=== Study material ===
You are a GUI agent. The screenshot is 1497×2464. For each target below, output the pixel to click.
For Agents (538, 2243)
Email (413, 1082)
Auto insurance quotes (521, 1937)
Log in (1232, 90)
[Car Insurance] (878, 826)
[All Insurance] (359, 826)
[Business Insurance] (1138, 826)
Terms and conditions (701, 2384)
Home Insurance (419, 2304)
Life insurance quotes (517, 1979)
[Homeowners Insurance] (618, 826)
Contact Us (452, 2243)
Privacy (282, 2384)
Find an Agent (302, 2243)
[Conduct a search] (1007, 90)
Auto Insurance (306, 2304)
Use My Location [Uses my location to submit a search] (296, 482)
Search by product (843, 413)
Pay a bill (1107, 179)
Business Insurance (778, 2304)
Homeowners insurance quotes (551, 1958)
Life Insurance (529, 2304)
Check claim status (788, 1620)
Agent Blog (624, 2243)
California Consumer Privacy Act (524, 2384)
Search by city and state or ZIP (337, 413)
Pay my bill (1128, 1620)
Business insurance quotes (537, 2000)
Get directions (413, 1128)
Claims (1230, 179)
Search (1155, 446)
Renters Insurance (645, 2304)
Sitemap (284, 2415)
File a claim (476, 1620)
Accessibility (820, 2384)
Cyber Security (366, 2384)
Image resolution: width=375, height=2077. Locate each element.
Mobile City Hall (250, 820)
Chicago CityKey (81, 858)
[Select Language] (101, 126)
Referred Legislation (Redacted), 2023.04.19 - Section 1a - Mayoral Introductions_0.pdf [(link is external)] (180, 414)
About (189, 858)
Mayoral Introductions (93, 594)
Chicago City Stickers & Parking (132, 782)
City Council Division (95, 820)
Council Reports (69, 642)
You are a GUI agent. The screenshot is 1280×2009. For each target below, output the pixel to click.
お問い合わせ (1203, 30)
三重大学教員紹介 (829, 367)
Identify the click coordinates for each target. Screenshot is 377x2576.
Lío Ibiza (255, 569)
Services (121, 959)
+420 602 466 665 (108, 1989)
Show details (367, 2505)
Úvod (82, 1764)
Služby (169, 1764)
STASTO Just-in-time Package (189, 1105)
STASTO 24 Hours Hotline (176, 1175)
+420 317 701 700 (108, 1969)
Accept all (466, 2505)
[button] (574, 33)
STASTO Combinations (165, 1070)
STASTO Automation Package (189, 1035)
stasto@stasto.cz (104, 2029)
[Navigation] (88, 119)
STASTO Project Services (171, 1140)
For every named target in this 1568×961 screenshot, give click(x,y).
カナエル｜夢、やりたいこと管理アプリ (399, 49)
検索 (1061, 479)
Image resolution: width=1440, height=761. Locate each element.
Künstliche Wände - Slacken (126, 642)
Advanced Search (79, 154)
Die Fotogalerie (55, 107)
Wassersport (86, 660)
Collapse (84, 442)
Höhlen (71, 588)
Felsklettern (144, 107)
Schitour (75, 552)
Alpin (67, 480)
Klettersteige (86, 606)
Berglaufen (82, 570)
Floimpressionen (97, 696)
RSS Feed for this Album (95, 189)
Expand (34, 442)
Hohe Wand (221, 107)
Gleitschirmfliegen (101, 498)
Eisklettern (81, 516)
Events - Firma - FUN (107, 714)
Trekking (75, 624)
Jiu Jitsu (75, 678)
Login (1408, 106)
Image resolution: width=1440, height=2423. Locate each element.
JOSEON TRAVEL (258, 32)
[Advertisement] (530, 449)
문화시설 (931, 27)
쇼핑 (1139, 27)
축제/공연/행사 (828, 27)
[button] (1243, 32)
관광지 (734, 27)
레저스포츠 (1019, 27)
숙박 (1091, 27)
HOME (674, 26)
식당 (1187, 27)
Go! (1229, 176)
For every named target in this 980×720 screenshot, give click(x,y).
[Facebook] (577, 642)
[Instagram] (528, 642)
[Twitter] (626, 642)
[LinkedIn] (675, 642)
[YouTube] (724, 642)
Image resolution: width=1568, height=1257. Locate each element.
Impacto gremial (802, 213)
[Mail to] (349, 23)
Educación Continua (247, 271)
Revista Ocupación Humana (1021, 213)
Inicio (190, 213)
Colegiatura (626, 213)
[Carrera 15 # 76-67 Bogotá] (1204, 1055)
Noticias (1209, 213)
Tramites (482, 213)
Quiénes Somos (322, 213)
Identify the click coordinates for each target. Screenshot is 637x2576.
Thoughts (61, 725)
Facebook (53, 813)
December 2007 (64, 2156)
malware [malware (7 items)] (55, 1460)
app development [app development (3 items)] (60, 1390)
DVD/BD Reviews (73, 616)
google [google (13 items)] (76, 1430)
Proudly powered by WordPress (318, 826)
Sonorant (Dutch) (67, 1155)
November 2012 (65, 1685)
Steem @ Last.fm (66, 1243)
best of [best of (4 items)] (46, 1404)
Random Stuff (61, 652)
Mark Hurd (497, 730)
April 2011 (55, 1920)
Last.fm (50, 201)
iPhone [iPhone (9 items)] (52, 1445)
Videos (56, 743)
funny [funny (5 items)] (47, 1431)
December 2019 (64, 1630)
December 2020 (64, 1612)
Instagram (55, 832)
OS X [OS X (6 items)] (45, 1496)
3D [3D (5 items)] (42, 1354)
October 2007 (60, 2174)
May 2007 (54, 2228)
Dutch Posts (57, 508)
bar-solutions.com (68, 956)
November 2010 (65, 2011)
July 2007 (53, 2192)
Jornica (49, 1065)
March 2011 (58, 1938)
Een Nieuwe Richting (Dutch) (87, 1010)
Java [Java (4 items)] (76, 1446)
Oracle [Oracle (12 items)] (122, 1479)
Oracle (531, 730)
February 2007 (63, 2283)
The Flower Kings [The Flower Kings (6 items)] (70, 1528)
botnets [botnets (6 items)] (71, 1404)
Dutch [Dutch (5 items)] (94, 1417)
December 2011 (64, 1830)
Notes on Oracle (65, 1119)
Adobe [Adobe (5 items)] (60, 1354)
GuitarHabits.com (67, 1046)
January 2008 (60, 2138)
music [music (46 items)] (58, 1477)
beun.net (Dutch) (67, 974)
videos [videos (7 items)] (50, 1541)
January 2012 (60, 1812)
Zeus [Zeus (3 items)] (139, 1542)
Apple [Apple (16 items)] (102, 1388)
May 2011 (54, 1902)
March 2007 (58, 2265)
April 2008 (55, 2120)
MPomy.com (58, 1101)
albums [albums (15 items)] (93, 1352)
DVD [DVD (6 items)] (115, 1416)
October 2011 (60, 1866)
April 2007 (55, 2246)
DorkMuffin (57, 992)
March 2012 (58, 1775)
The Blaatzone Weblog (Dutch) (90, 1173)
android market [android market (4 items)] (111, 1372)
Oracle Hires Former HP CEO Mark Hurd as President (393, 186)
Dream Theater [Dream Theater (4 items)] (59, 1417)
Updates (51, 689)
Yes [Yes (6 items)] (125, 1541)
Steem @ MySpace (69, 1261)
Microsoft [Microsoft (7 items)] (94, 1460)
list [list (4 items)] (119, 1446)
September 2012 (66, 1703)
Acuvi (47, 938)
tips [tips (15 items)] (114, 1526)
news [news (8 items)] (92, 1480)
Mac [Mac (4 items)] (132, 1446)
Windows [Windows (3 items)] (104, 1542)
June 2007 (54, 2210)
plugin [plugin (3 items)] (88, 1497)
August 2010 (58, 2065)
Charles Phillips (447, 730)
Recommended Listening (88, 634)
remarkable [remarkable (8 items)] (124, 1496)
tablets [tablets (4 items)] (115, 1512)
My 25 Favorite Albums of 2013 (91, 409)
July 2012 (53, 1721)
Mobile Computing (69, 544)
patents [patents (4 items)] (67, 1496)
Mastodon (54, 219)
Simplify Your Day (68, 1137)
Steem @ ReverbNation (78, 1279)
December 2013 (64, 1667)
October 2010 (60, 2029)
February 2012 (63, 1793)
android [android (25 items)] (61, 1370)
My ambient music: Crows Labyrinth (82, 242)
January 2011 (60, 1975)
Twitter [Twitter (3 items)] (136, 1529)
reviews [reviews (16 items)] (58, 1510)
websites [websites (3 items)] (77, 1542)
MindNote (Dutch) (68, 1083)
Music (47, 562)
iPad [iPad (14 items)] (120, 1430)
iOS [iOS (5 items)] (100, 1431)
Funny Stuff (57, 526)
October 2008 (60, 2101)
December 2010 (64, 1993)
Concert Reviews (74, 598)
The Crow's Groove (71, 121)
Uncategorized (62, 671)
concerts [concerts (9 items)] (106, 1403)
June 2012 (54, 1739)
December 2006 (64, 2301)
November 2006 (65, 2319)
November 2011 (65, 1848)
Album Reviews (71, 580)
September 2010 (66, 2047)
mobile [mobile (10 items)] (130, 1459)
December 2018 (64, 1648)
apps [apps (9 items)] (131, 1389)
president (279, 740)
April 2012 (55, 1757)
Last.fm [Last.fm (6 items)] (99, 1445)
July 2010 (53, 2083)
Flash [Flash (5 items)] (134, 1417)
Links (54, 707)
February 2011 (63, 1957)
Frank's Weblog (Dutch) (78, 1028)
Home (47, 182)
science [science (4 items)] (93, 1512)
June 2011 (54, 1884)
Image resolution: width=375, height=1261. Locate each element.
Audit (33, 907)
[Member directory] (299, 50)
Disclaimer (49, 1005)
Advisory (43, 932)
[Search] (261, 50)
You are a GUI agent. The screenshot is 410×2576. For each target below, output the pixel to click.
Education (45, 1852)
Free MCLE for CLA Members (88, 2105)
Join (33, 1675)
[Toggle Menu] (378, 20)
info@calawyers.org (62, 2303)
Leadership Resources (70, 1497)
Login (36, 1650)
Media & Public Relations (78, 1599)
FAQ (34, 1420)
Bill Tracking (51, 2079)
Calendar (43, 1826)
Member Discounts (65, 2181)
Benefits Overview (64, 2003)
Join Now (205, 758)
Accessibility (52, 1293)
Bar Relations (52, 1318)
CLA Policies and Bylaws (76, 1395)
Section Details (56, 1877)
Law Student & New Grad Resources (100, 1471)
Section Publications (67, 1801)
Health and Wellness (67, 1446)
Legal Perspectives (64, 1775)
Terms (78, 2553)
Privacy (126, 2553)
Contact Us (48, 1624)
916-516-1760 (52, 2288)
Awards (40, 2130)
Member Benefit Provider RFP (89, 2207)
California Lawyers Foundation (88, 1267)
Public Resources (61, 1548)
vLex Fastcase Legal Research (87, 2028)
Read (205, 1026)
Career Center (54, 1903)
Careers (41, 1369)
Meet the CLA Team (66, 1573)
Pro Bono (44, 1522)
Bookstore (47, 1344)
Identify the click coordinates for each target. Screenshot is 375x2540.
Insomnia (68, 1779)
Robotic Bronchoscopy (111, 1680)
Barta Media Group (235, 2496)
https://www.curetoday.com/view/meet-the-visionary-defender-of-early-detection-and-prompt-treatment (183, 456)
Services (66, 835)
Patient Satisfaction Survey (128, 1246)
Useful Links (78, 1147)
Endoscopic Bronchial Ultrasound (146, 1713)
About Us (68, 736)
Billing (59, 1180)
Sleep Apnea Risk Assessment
===
# Action item
What the task asks for is a word-for-word repeat of the lines above, from the first through the one containing "[Business Insurance] (1138, 826)".

# Solved problem
You are a GUI agent. The screenshot is 1497×2464. For each target below, output the pixel to click.
For Agents (538, 2243)
Email (413, 1082)
Auto insurance quotes (521, 1937)
Log in (1232, 90)
[Car Insurance] (878, 826)
[All Insurance] (359, 826)
[Business Insurance] (1138, 826)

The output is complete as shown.